Addressing Patients Job Issues: implications for PTs
Reference:Shaw WS, al Addressing occupational factors in the management of low back pain: implications for physical therapist practice. Physical Therapy. 2011; 91(5):777-789.
Systematic reviews show that after a musculoskeletal injury, patients’ report of heavy physical job demands, inability to modify job tasks, work stress, lack of support, poor expectations for returning to work, and fear of re-injury are all associated with poor prognosis.

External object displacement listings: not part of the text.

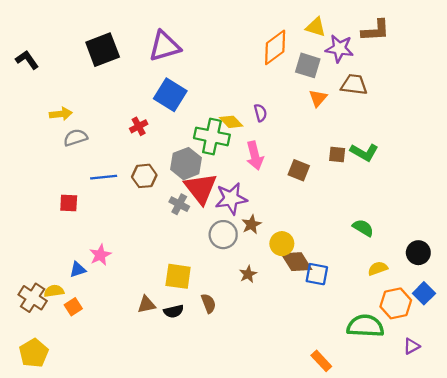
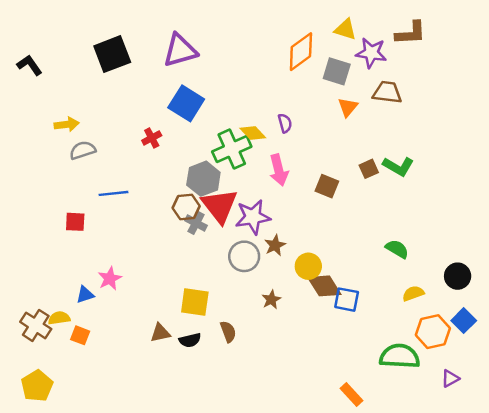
green cross: (212, 136) -> (232, 149), turned -36
brown square: (337, 155) -> (369, 169), turned -30
brown hexagon: (144, 176) -> (186, 207), moved
orange square: (73, 307) -> (80, 335), turned -36

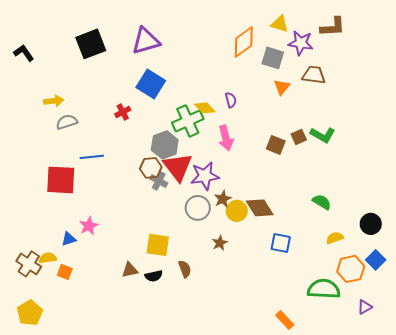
brown square: (327, 186) -> (276, 145), moved
red square: (75, 222) -> (61, 180), size x1.8
yellow circle: (308, 266) -> (237, 211), moved
brown diamond: (324, 286) -> (260, 208), moved

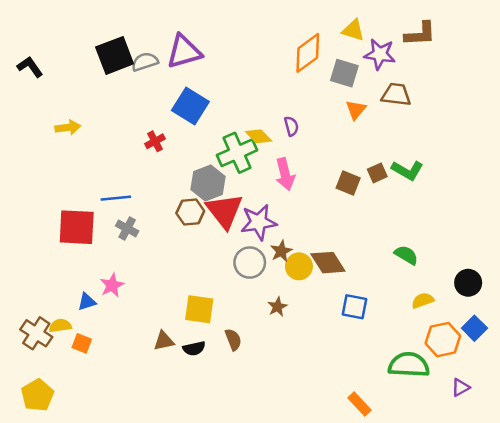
gray semicircle: (67, 122) -> (145, 62), moved
gray cross: (159, 181) -> (127, 228), moved

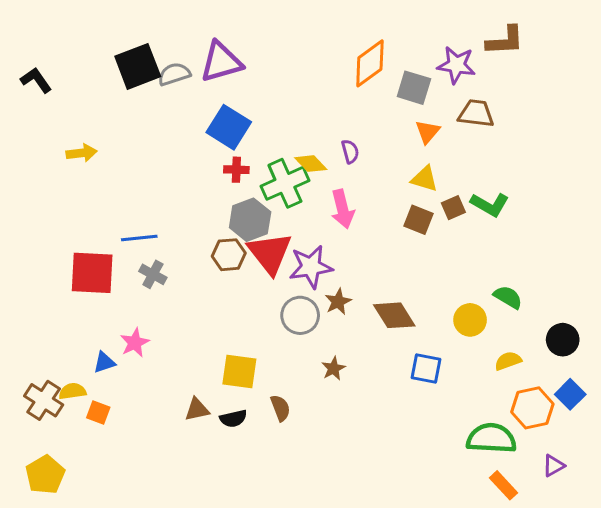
yellow triangle: (353, 30) -> (425, 179), moved
red cross: (155, 141) -> (236, 170), moved, turned 30
green semicircle: (406, 255) -> (508, 297), moved
yellow circle: (299, 266) -> (470, 320), moved
orange rectangle: (360, 404) -> (503, 485), moved

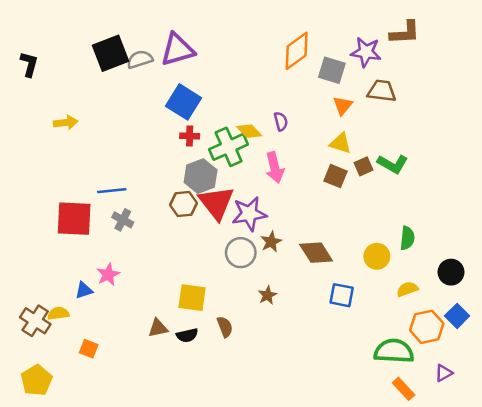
black L-shape: (36, 80) -> (29, 64), turned 50
green semicircle: (508, 297) -> (407, 238), turned 65
orange square: (98, 412) -> (89, 349), moved

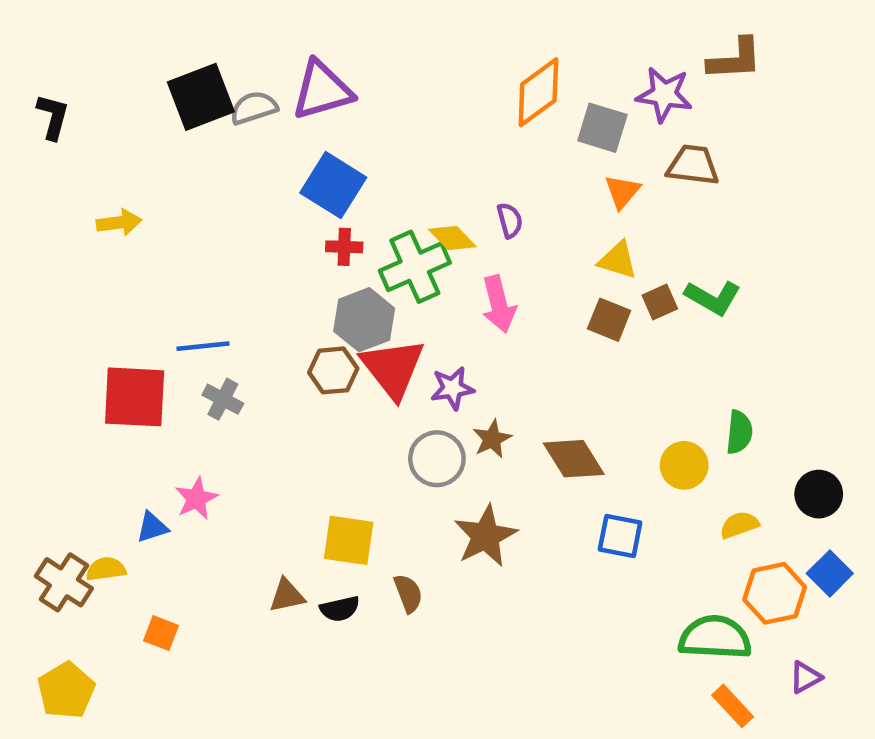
purple star: (249, 214) -> (452, 388), size x0.7
brown star: (267, 295) -> (485, 536), size x1.8

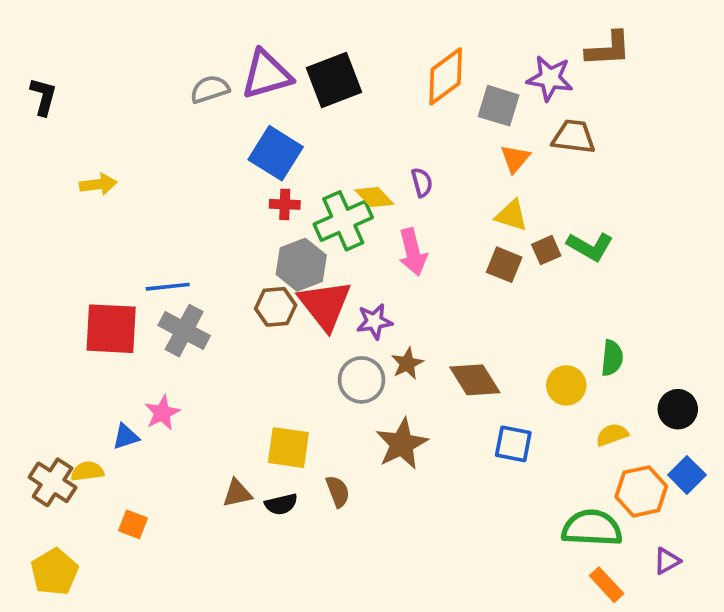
black square: (201, 97) -> (334, 80), moved
gray cross: (223, 399) -> (184, 331), size x1.5

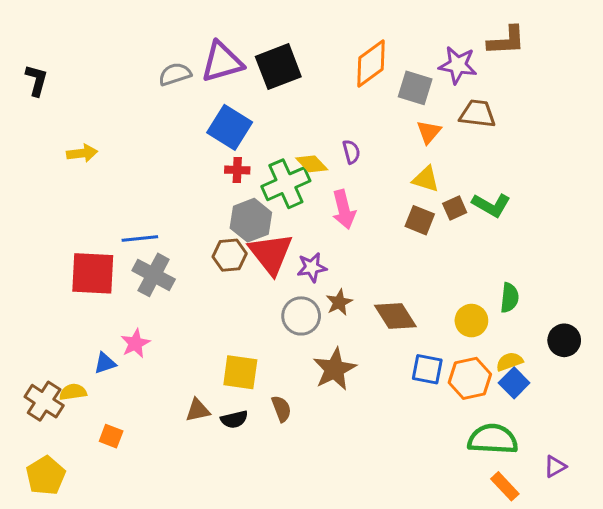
blue square: (687, 475) -> (514, 383), moved
orange hexagon: (641, 491) -> (470, 378), moved

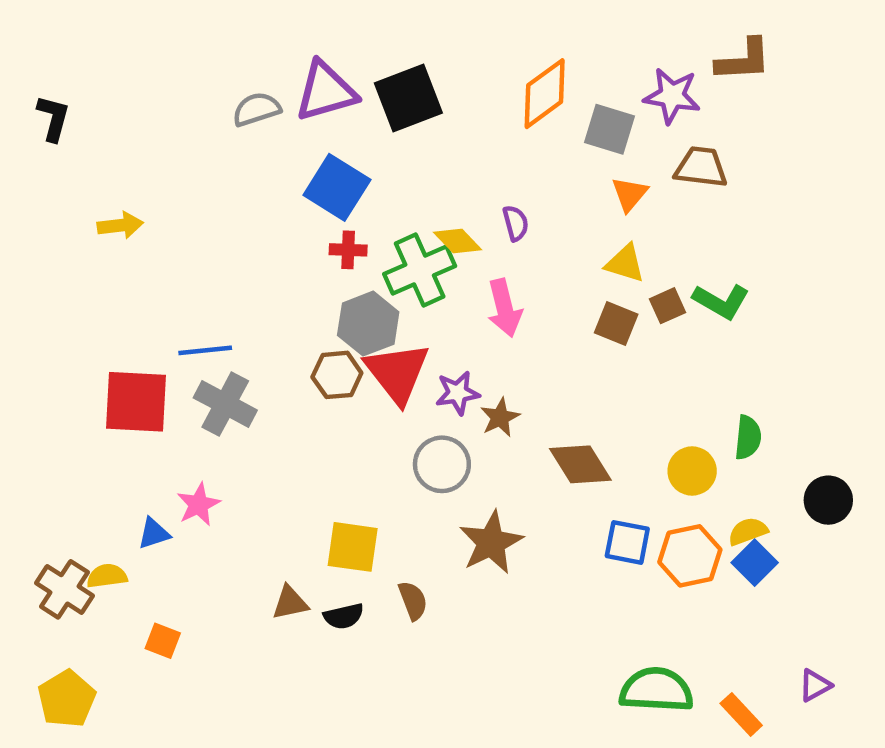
brown star: (339, 302) -> (500, 417), moved
green semicircle: (493, 439) -> (656, 690), moved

At the 2011 APTEI Symposium, Sam Gerstein, MD, presented mounting evidence on how job dissatisfaction is negatively associated with return to work… but what can we do about it in our daily practice? This recent article in Physical Therapy clearly outlines our role.
PT role should include:
(1) Administration of self-report questionnaires to assess a client’s perspective of their job
What is your current level of job satisfaction?
0 1 2 3 4 5 6 7 8 9 10
I hate my job….I love my job
(2) Client-centered interviewing to highlight return-to-work concerns
“Can you tell me what you are worried about with respect to returning to work?”
(3) Early discussions with clients about possible job modifications
“What in your job would you like modified in order to help us help you return to work?”
(4) Incorporation of clients’ workplace concerns in reports
If these issues are not frankly discussed and somehow addressed with the patient who either fears or hates his/her job, PT will most likely be a waste of time …no matter how amazing your modalities, stabilization or mobilization techniques are!